GOAL OF THE EXERCISE: From the listing below, set down exactly each line beginning with the one containing "Weerwaarschuwingen" and ending with the last.

LISTED RECORDS:
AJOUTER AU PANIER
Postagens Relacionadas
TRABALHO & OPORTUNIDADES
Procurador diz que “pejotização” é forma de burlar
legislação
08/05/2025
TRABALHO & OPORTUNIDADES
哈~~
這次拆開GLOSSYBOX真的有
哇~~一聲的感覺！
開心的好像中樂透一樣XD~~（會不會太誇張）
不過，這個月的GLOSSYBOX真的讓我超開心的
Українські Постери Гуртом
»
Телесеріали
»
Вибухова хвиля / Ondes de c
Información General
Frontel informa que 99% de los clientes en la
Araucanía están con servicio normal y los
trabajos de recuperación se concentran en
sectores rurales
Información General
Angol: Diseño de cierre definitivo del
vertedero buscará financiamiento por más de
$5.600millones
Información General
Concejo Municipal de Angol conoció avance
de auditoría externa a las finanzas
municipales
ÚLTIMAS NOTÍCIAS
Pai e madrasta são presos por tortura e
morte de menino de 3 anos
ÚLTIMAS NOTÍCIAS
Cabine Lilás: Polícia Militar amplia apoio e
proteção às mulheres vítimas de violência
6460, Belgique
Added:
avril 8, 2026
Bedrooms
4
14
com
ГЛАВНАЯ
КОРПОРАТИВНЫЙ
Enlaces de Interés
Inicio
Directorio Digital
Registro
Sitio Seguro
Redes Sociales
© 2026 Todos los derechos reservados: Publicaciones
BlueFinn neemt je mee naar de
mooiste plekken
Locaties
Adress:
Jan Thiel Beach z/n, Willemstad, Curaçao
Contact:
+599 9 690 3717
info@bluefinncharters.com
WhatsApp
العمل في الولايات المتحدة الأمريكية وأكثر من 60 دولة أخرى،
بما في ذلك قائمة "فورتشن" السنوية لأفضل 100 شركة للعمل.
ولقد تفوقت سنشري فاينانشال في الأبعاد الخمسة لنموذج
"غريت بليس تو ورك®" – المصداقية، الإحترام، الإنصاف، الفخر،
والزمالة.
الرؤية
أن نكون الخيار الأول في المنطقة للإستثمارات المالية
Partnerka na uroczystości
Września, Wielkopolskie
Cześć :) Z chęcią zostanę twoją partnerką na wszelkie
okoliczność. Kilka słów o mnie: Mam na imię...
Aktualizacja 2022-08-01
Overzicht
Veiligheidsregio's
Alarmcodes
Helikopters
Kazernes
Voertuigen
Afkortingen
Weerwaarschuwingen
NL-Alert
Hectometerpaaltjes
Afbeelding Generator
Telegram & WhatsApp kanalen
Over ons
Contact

RESULT:
Weerwaarschuwingen
NL-Alert
Hectometerpaaltjes
Afbeelding Generator
Telegram & WhatsApp kanalen
Over ons
Contact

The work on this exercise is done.